Here are a few key takeaways and I’ve also included a transcript of our full discussion with some screenshots below. Be sure to check out BDF and let me know if you’d like an intro.

Key Takeaways

1. Origin Story and Philosophy

  • Pouya has a PhD in electrical engineering and worked on the first 3G systems. He was then CTO of the Mobile Wireless Group at Intel and CTO of the Home Networking Business Unit at Cisco.

  • He and some colleagues started analyzing satellite imagery and eventually forecasting.

  • The forecasting platform was unplanned, driven by curiosity and experimentation.

  • His outsider perspective challenges Wall Street norms, focusing more on operational signals and ecosystem understanding than on traditional financial modeling.

2. Forecasting Innovation Beyond Traditional Data

  • BDF does not use panel data (credit cards, email receipts) but instead pulls from ~1,400 public and commercial sources, processing 3 trillion data points daily.

  • Their forecasting emphasizes data combinations, not just single-variable correlations. For example, home price prediction improves with lower-correlation variables like age and location, illustrating how complex models outperform simplistic ones.

3. OdinUltra: The Core Forecasting Platform

  • OdinUltra powers company-level forecasts across revenue, gross income, and EBITDA.

  • It uses a suite of 27 models including autoregressive and ecosystem-based models, refined with ensembling techniques.

  • Forecasts are stable and updated daily, often 45 days ahead of earnings, and include probability of beat/miss guidance and driver explanations.

4. Ecosystem-Based Modeling as a Differentiator

  • BDF’s standout model is the ecosystem model, which maps intercompany relationships (supply chains, customer dependencies, capital markets influence).

  • Example: Nvidia’s forecast considers data center financing and competitors’ earnings, not just Nvidia’s own metrics.

5. Transparency and Model Independence, and Complementarity

  • BDF provides transparency into forecast drivers, but not the formulas as these are dynamic and change daily.

  • Encourages clients to treat BDF models as independent complements to their own, rather than looking to build them into an existing model.

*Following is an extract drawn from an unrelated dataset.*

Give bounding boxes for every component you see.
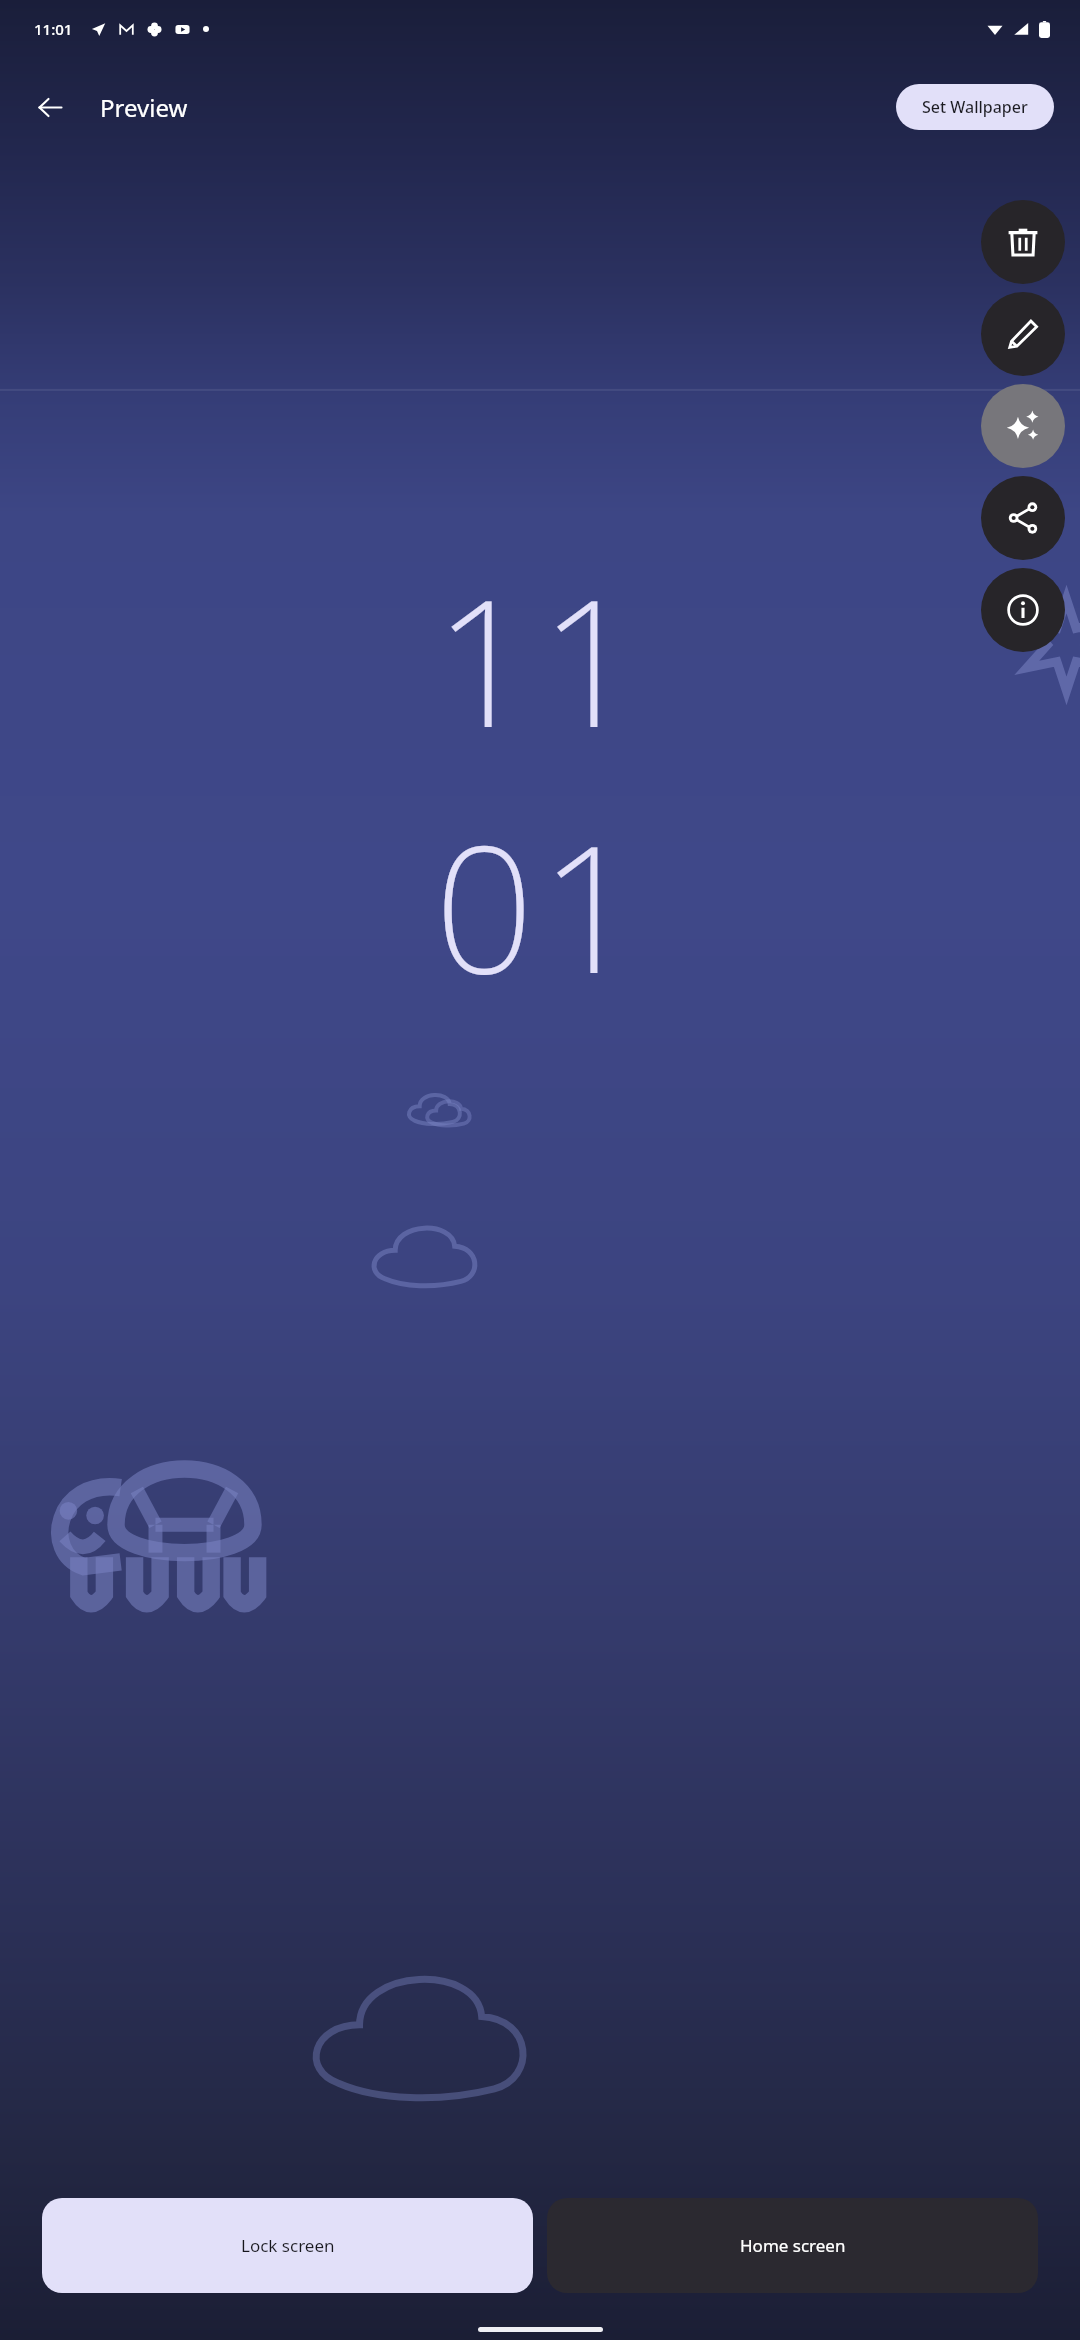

  • The platform is increasingly attractive to quantitative funds and gaining traction among discretionary managers.

6. Roadmap and Vision

  • Exploring international expansion, starting with Japan due to similar market dynamics.

  • Continuous enhancement of models and coverage of additional tickers.

  • Recent launch of earnings guidance forecasting has been well received.

Full Transcript

DE: Dan Entrup

PT: Pouya Taaghol

DG: Daniel Goldberg

PT: We started with forecasting fundamentals and really large sets of data, public data. We do not use any panel data - no credit card, none of that. And then we also started to develop strategies to make money from it - we thought, why don’t we just use this data, we realize fundamental itself isn’t sufficient, there are a bunch of other metrics that move asset prices. So we started developing all these technologies, and then we bundled the forecasting and backtesting capabilities under one tool, OdinUltra. We also started a hedge fund in 2021 that is kind of correlated, multi-strategy, has about $50M in it and is going pretty well.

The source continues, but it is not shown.